Adwa 00KM Museum
- Established: 11 February 2024
- Location: Piasa, Arada district, Addis Ababa, Ethiopia
- Coordinates: 9°02′00″N 38°45′12″E﻿ / ﻿9.0332°N 38.7533°E
- Type: Historical
- Visitors: 31,750 (15 March – 15 April 2024)
- Architect: Eskender Wubetu
- Website: adwamuseum.com

= Adwa 00KM Museum =

Museum in Addis Ababa, Ethiopia

The Adwa 00KM Museum (Amharic: አድዋ 00 ሙዚየም) is a public historical museum located in Piasa, Arada district, Addis Ababa, Ethiopia. Inaugurated on 11 February 2024, the museum is dedicated to the Battle of Adwa, the battle of the First Italo-Ethiopian War where Italian forces were defeated by the Ethiopian Army in 1896. Part of Adwa Zero KM Project, the museum lies on 1.5 hectares of land.

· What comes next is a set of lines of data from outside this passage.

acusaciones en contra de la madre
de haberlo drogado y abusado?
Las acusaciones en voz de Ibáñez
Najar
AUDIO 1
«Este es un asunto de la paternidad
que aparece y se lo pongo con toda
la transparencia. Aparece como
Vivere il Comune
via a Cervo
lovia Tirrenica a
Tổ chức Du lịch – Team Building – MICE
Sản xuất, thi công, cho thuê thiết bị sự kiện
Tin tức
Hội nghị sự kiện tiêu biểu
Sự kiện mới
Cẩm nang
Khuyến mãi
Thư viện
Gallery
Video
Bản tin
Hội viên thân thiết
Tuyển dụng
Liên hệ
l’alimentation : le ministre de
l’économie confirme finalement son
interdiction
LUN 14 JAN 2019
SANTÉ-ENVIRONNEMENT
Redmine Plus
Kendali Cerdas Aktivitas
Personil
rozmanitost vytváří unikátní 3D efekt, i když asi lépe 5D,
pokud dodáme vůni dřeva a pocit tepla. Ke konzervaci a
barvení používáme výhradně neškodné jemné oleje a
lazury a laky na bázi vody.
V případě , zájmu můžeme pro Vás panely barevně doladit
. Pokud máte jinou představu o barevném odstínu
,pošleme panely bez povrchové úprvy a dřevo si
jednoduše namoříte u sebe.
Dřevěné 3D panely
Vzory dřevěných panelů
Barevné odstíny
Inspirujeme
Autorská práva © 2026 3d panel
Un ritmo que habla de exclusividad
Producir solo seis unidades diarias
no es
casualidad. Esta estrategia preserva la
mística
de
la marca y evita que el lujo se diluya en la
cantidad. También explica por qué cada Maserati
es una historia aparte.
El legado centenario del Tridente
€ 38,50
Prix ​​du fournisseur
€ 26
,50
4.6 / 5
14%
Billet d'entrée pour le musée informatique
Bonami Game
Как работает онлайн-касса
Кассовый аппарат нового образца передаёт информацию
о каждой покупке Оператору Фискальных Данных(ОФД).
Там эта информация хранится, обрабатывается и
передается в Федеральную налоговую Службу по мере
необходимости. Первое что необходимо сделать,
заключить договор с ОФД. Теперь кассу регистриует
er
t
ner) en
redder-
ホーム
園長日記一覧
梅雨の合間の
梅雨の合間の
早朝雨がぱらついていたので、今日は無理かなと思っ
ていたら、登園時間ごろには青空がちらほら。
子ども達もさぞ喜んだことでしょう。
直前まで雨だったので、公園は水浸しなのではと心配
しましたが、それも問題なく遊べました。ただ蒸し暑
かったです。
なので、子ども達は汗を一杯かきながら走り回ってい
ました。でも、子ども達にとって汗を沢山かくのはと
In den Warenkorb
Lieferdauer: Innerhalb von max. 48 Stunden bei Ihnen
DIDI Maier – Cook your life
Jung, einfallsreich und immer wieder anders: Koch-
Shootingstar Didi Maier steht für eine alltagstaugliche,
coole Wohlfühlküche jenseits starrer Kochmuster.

The museum features peculiar architecture design involving an integrated bridge connecting the building to the Municipality of Addis Ababa Mayor’s Office, entrance with four cardinal gates associated with war motifs, and artistic design of the interior walls. The museum has eleven blocks and five floors.

==Background==
The Adwa 00KM Museum project conceptualized during Takele Uma Banti's mayor ship. He ensures the museum should fit with the height of Statue of Menelik II. As part of Adwa Zero KM Project, the museum was inaugurated on 11 February 2024 and opened for public on 16 March. During the event, Mayor of Addis Ababa Adanech Abebe described it as "timeless edifice" by stating "Adwa Victory Memorial – with its eleven blocks and five floors- is built with  architectural excellence  in a way that matches the fruit of the patriot’s victory". Prime Minister Abiy Ahmed said to the project in the occasion of the event "Those of you who doubt… those of you who doubt our stand,  who our speech,  pause and pay attention. Do not let strangers take away your mind. we are not one who could not be stopped by strangers for we are the children of our fathers".

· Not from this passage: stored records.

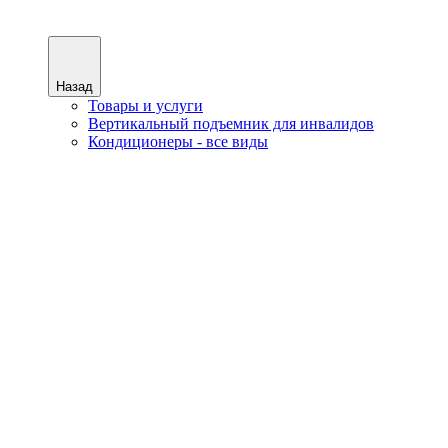
Назад
Товары и услуги
Вертикальный подъемник для инвалидов
Кондиционеры - все виды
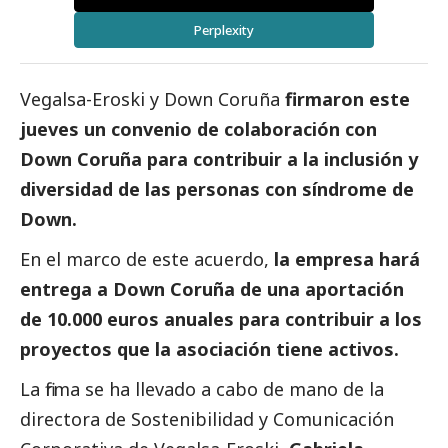
Perplexity
Vegalsa-Eroski y Down Coruña
firmaron este
jueves un convenio de colaboración con
Down Coruña para contribuir a la inclusión y
diversidad de las personas con síndrome de
Down.
En el marco de este acuerdo,
la empresa hará
entrega a Down Coruña de una aportación
de 10.000 euros anuales para contribuir a los
proyectos que la asociación tiene activos.
La firma se ha llevado a cabo de mano de la
directora de Sostenibilidad y Comunicación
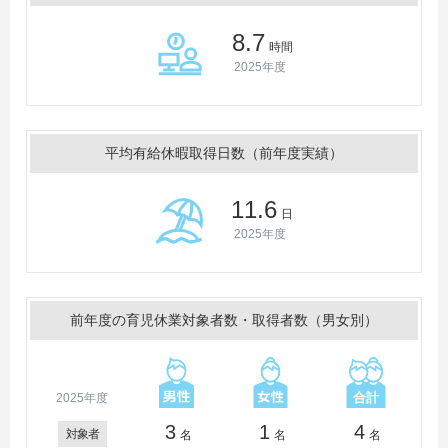
8.7
時間
2025年度
平均有給休暇取得日数（前年度実績）
11.6
日
2025年度
前年度の育児休業対象者数・取得者数（男女別）
2025年度
3
1
4
対象者
名
名
名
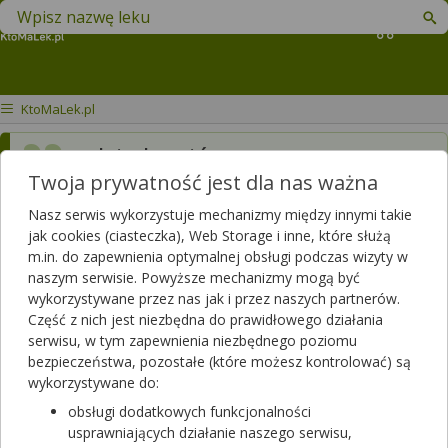
Znajdź lek w swojej okolicy
Koszyk
KtoMaLek.pl
gdzie kupić proszę o nazwy
Twoja prywatność jest dla nas ważna
aptek we Wrocławiu
Nasz serwis wykorzystuje mechanizmy między innymi takie
jak cookies (ciasteczka), Web Storage i inne, które służą
m.in. do zapewnienia optymalnej obsługi podczas wizyty w
naszym serwisie. Powyższe mechanizmy mogą być
wykorzystywane przez nas jak i przez naszych partnerów.
Część z nich jest niezbędna do prawidłowego działania
serwisu, w tym zapewnienia niezbędnego poziomu
bezpieczeństwa, pozostałe (które możesz kontrolować) są
wykorzystywane do:
Zobacz, która apteka w Twoim mieście ma lek
Kventiax
SR
.
obsługi dodatkowych funkcjonalności
Sprawdzaj dostępność leków w ponad aptek w całej Polsce!
usprawniających działanie naszego serwisu,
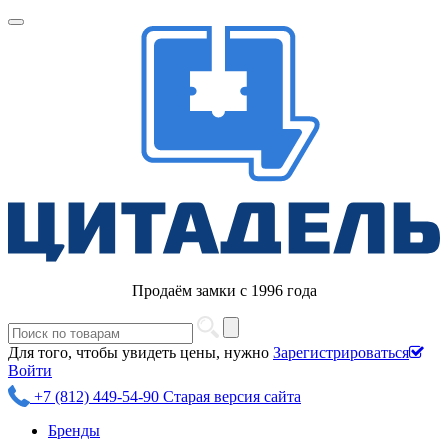
Продаём замки с 1996 года
Для того, чтобы увидеть цены, нужно
Зарегистрироваться
Войти
+7 (812) 449-54-90
Старая версия сайта
Бренды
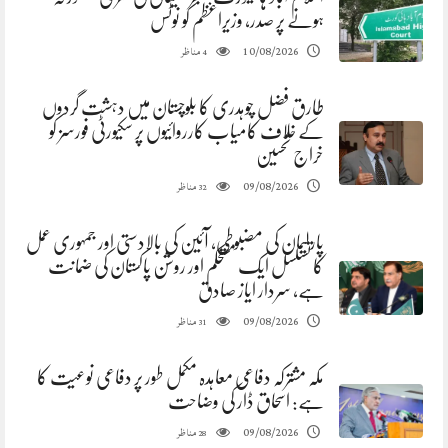
ہونے پر صدر، وزیراعظم کو نوٹس
مناظر
10/08/2026
4
طارق فضل چوہدری کا بلوچستان میں دہشت گردوں
کے خلاف کامیاب کارروائیوں پر سکیورٹی فورسز کو
خراج تحسین
مناظر
09/08/2026
32
پارلیمان کی مضبوطی، آئین کی بالادستی اور جمہوری عمل
کا تسلسل ایک مستحکم اور روشن پاکستان کی ضمانت
ہے، سردار ایاز صادق
مناظر
09/08/2026
31
مکہ مشترکہ دفاعی معاہدہ مکمل طور پر دفاعی نوعیت کا
ہے: اسحاق ڈار کی وضاحت
مناظر
09/08/2026
28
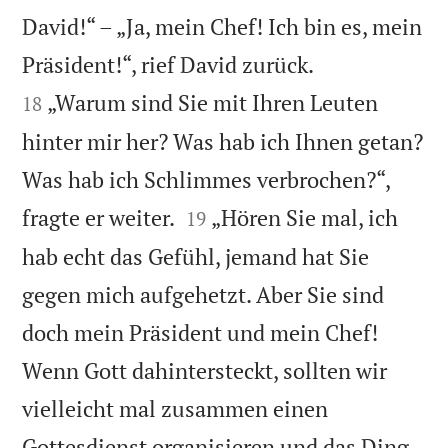
David!“ – „Ja, mein Chef! Ich bin es, mein


Präsident!“, rief David zurück.
„Warum sind Sie mit Ihren Leuten
18
hinter mir her? Was hab ich Ihnen getan?
Was hab ich Schlimmes verbrochen?“,


fragte er weiter.
„Hören Sie mal, ich
19
hab echt das Gefühl, jemand hat Sie
gegen mich aufgehetzt. Aber Sie sind
doch mein Präsident und mein Chef!
Wenn Gott dahintersteckt, sollten wir
vielleicht mal zusammen einen
Gottesdienst organisieren und das Ding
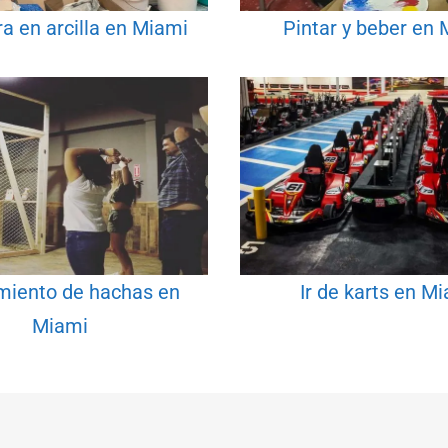
ra en arcilla en Miami
Pintar y beber en
iento de hachas en
Ir de karts en M
Miami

Adwa Museum is located in the border between Menelik's Monument and St. George's Cathedral in Piasa, Arada district. The museum is linked by a bridge, which connect it to the Municipality of Addis Ababa Mayor’s Office. The museum was built to honor the Ethiopian Victory of Adwa in 1896. Eskender Wubetu, the principal architect states that the museum was built in demand of client's objectives. The museum lies in 1.5 hectares of land, having eleven blocks and five floors.

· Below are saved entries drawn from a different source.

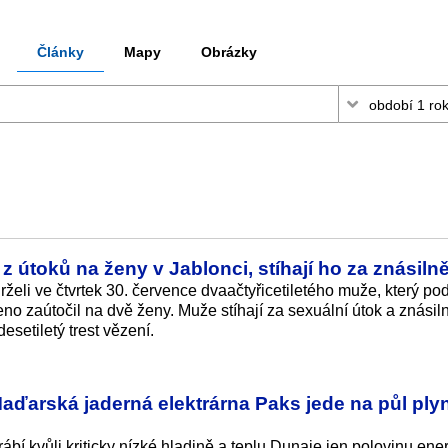
Články
Mapy
Obrázky
z útoků na ženy v Jablonci, stíhají ho za znásiln
želi ve čtvrtek 30. července dvaačtyřicetiletého muže, který pod
o zaútočil na dvě ženy. Muže stíhají za sexuální útok a znásiln
setiletý trest vězení.
arská jaderná elektrárna Paks jede na půl ply
bí kvůli kriticky nízké hladině a teplu Dunaje jen polovinu ener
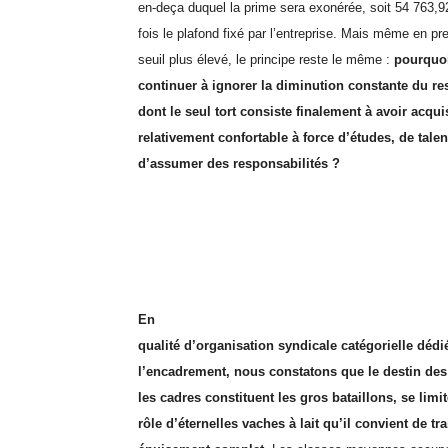
en-deça duquel la prime sera exonérée, soit 54 763,9
fois le plafond fixé par l’entreprise. Mais même en p
seuil plus élevé, le principe reste le même :
pourquo
continuer à ignorer la diminution constante du res
dont le seul tort consiste finalement à avoir acqui
relativement confortable à force d’études, de talent
d’assumer des responsabilités ?
En
qualité d’organisation syndicale catégorielle dédi
l’encadrement, nous constatons que le destin de
les cadres constituent les gros bataillons, se limi
rôle d’éternelles vaches à lait qu’il convient de tr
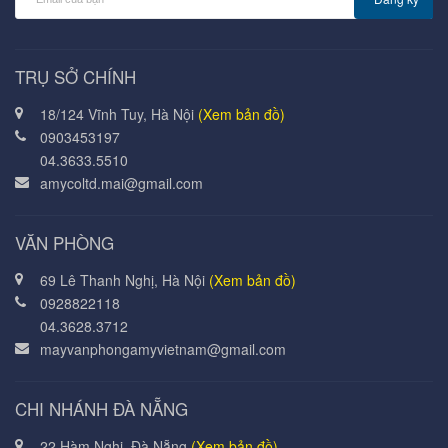
TRỤ SỞ CHÍNH
18/124 Vĩnh Tuy, Hà Nội
(Xem bản đồ)
0903453197
04.3633.5510
amycoltd.mai@gmail.com
VĂN PHÒNG
69 Lê Thanh Nghị, Hà Nội
(Xem bản đồ)
0928822118
04.3628.3712
mayvanphongamyvietnam@gmail.com
CHI NHÁNH ĐÀ NẴNG
22 Hàm Nghi, Đà Nẵng
(Xem bản đồ)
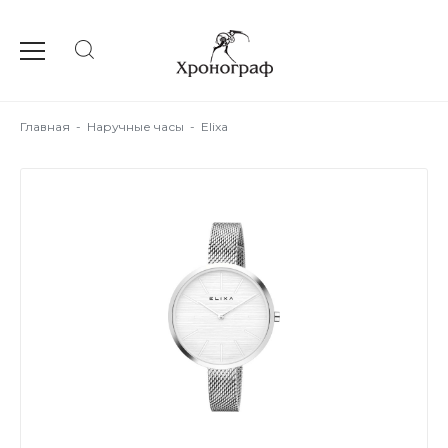
Главная
-
Наручные часы
-
Elixa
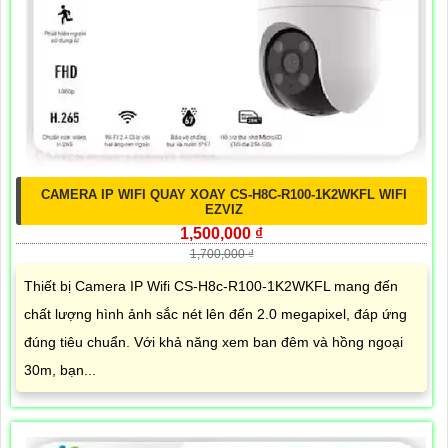
CAMERA IP WIFI QUAY XOAY CS-H8C-R100-1K2WKFL WIFI
EZVIZ
1,500,000 ₫
1,700,000 ₫
Thiết bị Camera IP Wifi CS-H8c-R100-1K2WKFL mang đến
chất lượng hình ảnh sắc nét lên đến 2.0 megapixel, đáp ứng
đúng tiêu chuẩn. Với khả năng xem ban đêm và hồng ngoại
30m, bạn...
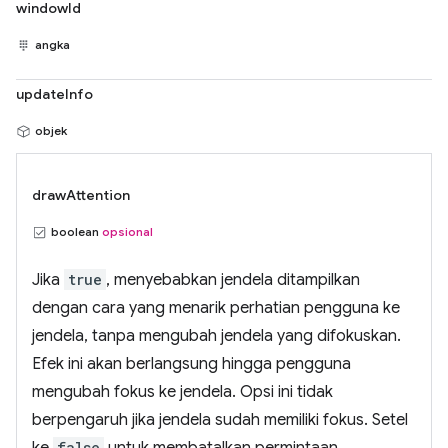
windowId
angka
updateInfo
objek
drawAttention
boolean
opsional
Jika
true
, menyebabkan jendela ditampilkan
dengan cara yang menarik perhatian pengguna ke
jendela, tanpa mengubah jendela yang difokuskan.
Efek ini akan berlangsung hingga pengguna
mengubah fokus ke jendela. Opsi ini tidak
berpengaruh jika jendela sudah memiliki fokus. Setel
ke
false
untuk membatalkan permintaan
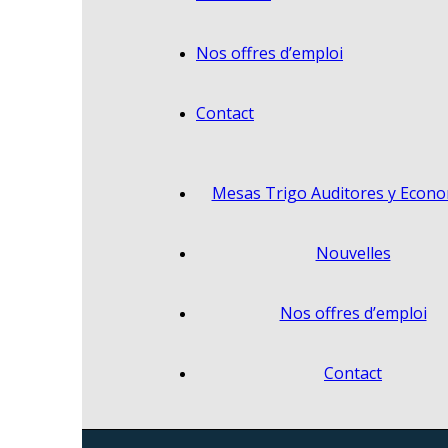
Nos offres d’emploi
Contact
Mesas Trigo Auditores y Econo
Nouvelles
Nos offres d’emploi
Contact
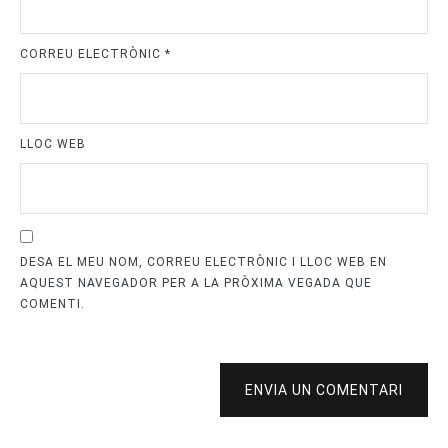
CORREU ELECTRÒNIC
*
LLOC WEB
DESA EL MEU NOM, CORREU ELECTRÒNIC I LLOC WEB EN
AQUEST NAVEGADOR PER A LA PRÒXIMA VEGADA QUE
COMENTI.
ENVIA UN COMENTARI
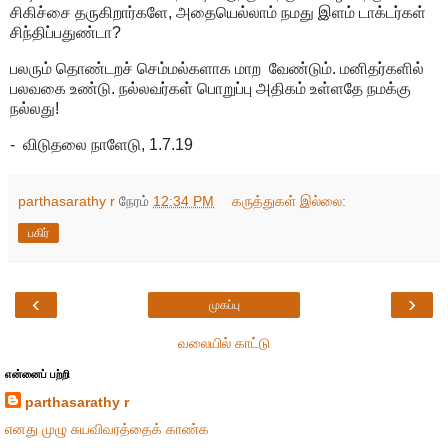
சிகிச்சை தருகிறார்களே, அதையெல்லாம் நமது இளம் டாக்டர்கள்
சிந்திப்பதுண்டா?
பலரும் தொண்டறச் செம்மல்களாக மாற வேண்டும். மனிதர்களில்
பலவகை உண்டு. நல்லவர்கள் பொறுப்பு அதிகம் உள்ளதே நமக்கு
நல்லது!
- விடுதலை நாளேடு, 1.7.19
parthasarathy r
நேரம்
12:34 PM
கருத்துகள் இல்லை:
பகிர்
‹
›
முகப்பு
வலையில் காட்டு
என்னைப் பற்றி
parthasarathy r
எனது முழு சுயவிவரத்தைக் காண்க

The museum has four entrances leading to various areas of buildings with specialized features: Heroes of the South, Heroes of the North, Heroes of the East, and Heroes of the West are shown at entrance. According to Eskinder, the cardinal directions represents the nature of war from "all sides of directions". The main challenge during the construction was incorporating the Ethiopian symbols into design of a building. He also said that the Axum monument and Lalibela architecture are incorporated in corridor supports and staircase. The statue of Emperor Menelik II and Empress Taytu sit in flanking near the plaza where water fountain is located.